Each year on February 11, the United Nations focuses on the importance of women and girls in science fields. The International Day of Women and Girls in Science aims to highlight the critical and influential roles that women and girls play in science and technology. By supporting gender equality, we can open new opportunities to develop unique perspectives and ideas to help solve the world’s most pressing issues.
We connected with STEM Specialist at Notre Dame Preparatory and Marist Academy, Louise Palardy, who offers insight on why building girl’s confidence in science young is essential to develop their lifelong passion for STEM.
“Providing opportunities [for girls] at a younger age and personal conversations with the students helps to make them feel more welcome to try something new”
What makes you passionate about my work?
Getting students interested, excited and confident about learning is an amazing feeling. Each fall, we have new students on the robotics team. Although most are uncertain at first about the challenge of building a robot and programming it, they usually show interest and excitement. My challenge is to build their confidence. This is done little by little.
What strides have you taken in your school or community to be more inclusive of girls with an interest in science?
Prior to 2013, we had an after-school robotics team only for high school students. Even though we had some girls on the team, we knew that we could be doing more to make them feel welcome. That year, we started a robotics team at the lower school for 3rd—5th grades. One-on-one conversations with the girls and class demonstrations featuring our female team-members made the girls more interested in trying robotics. We expanded the program over the next few years to include 3rd—8th graders. We know that we need to spark their interest before they reach high school and ideally before they reach middle school. In the fall of 2018, we added a K-2 program as an introduction to robotics and had an even number of boys and girls for the first 2 years. It seems to me that providing opportunities at a younger age and personal conversations with the students helps to make them feel more welcome to try something new.
In an effort to get more girls interested in joining the robotics team, we have 11th and 12th grade girls visit all of the 9th grade science classes in the fall.

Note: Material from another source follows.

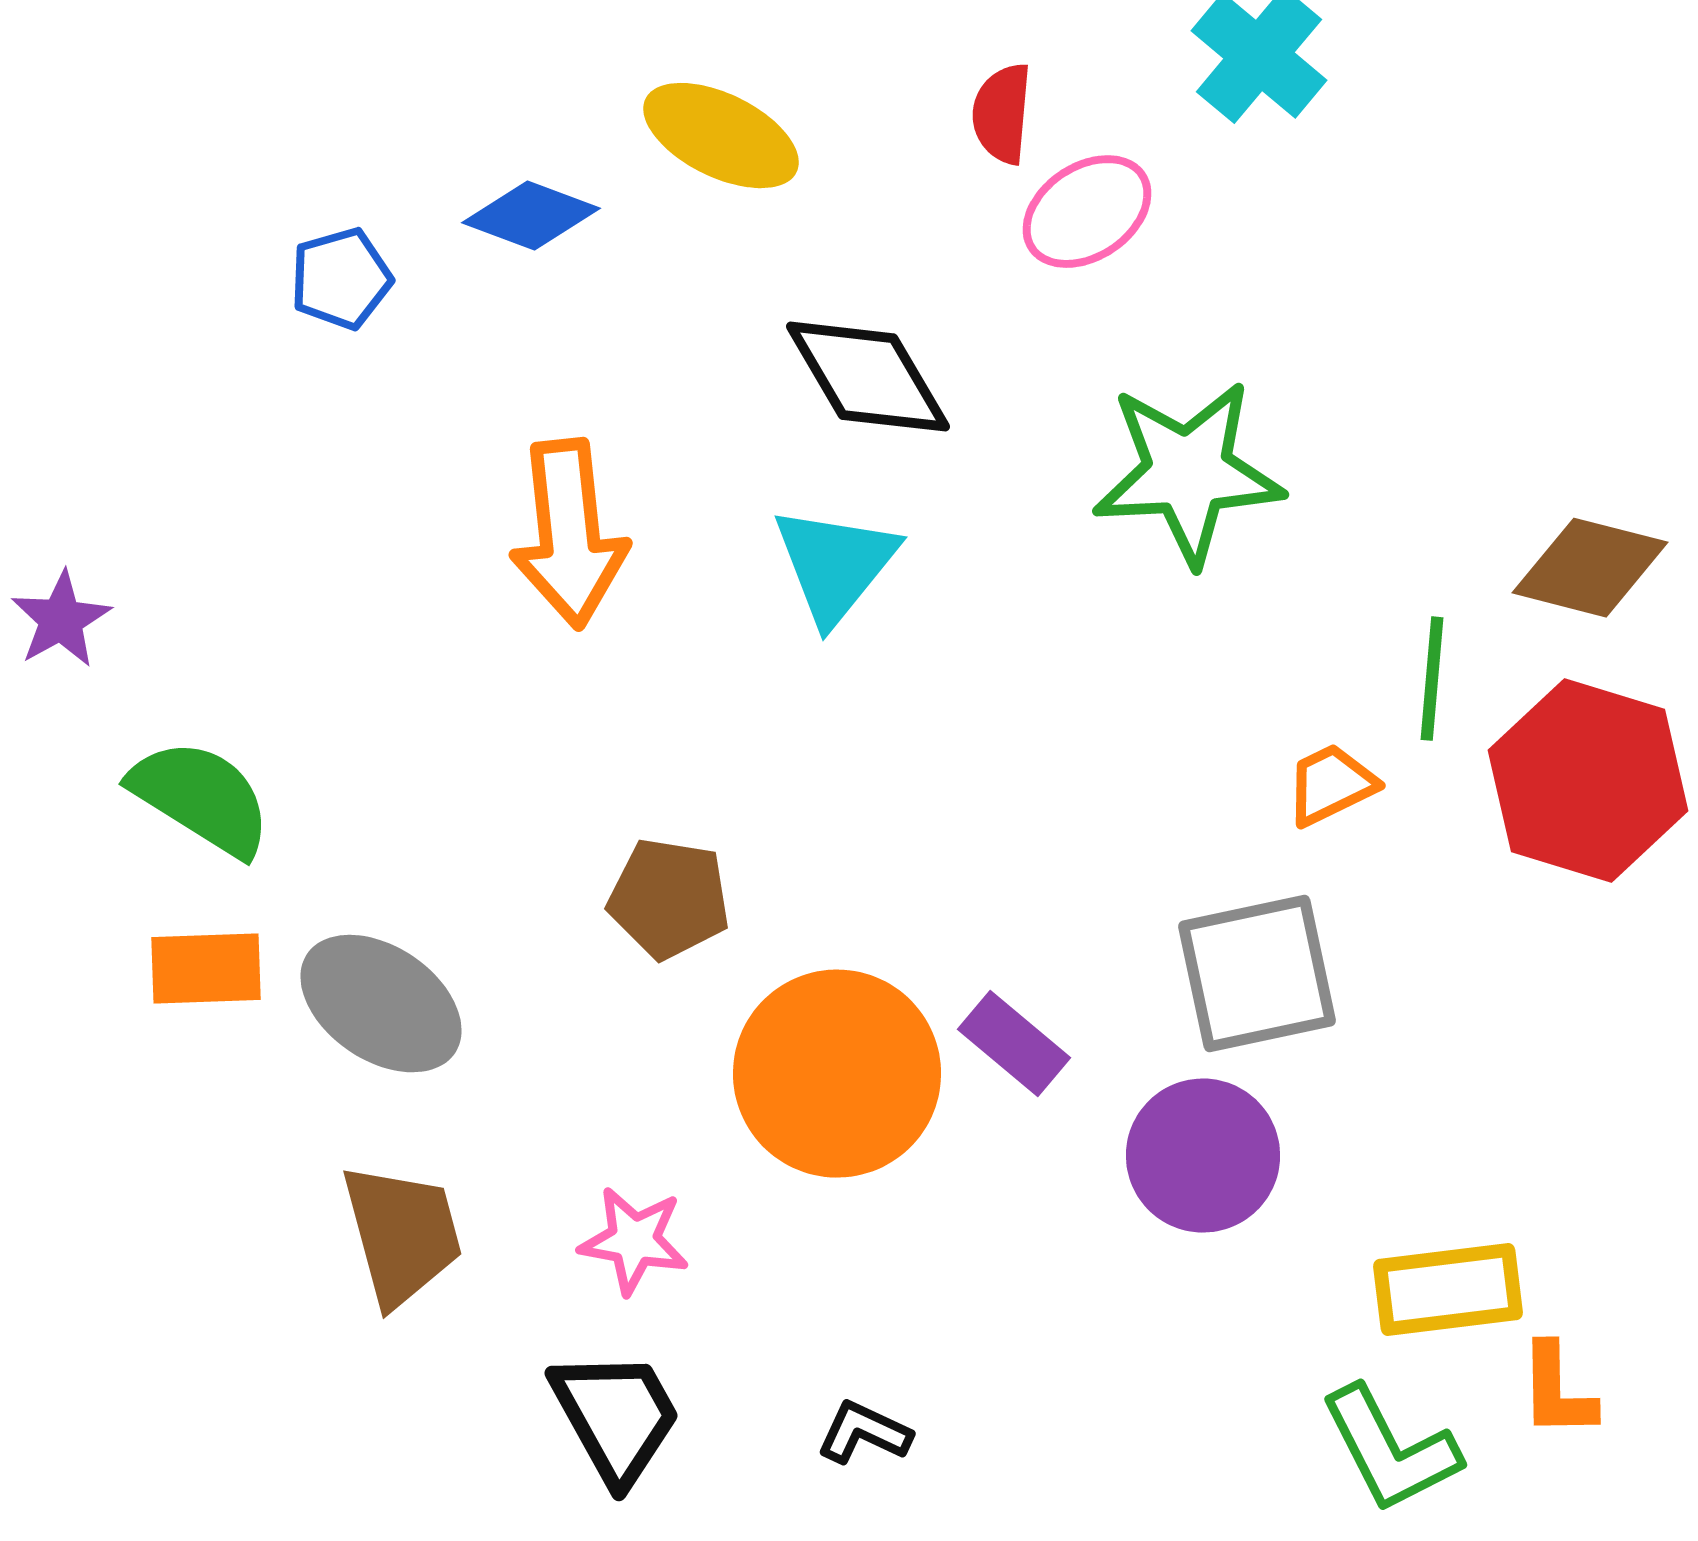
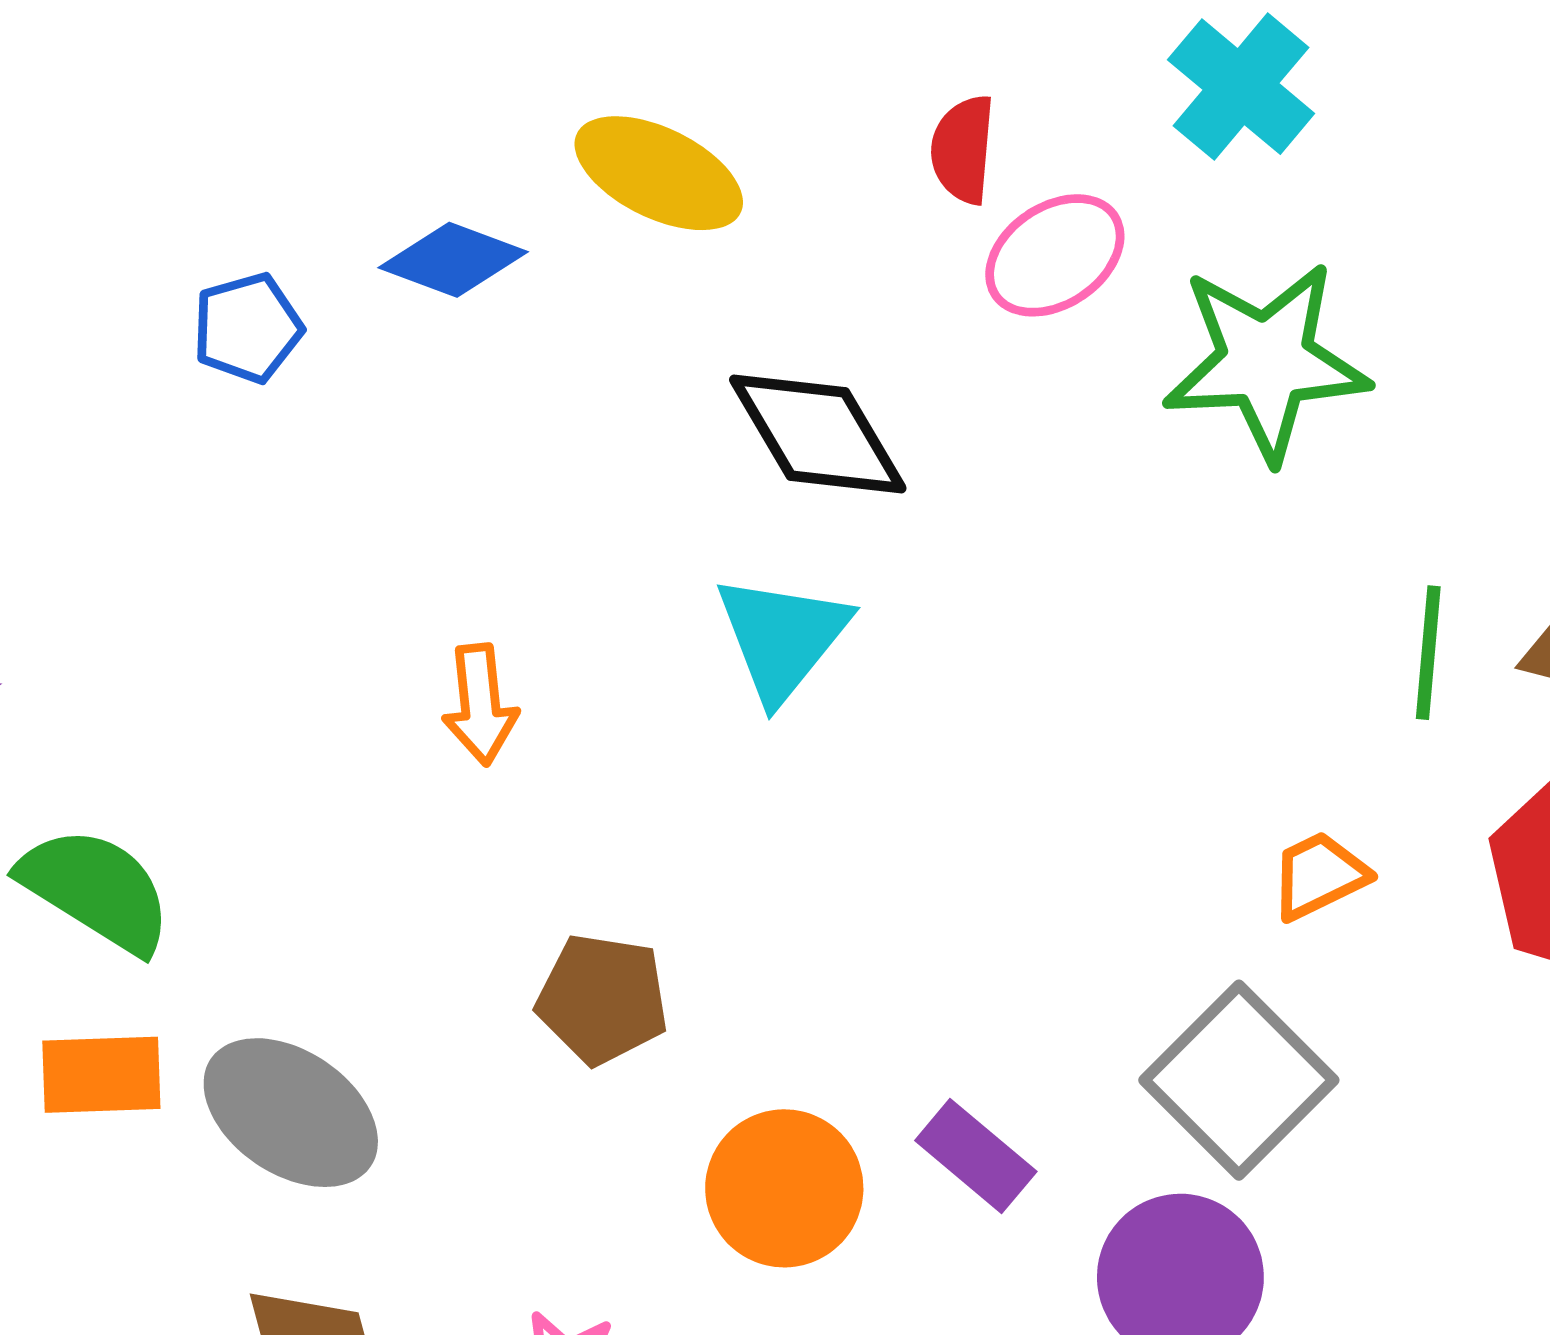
green star: (1188, 473) -> (1266, 361), moved
orange arrow: (569, 534) -> (480, 705), moved, size x0.6
green line: (1432, 679) -> (1428, 653), moved
gray square: (1257, 974) -> (1239, 1080), turned -33
orange circle: (837, 1074) -> (784, 1188), size x0.7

Louise Palardy is the STEM specialist at Notre Dame Preparatory and Marist Academy teaching high school chemistry, engineering and empathy along with managing after-school robotics programs for 3rd through 12th grades. She earned her B.S. in Engineering Chemistry from Oakland University and a Master’s in Education and Curriculum and Instruction as well as a Graduate Certificate in STEM Education from the University of Cincinnati. Louise lives in Clarkston, MI where she enjoys outdoor activities, robotics competitions and being with family.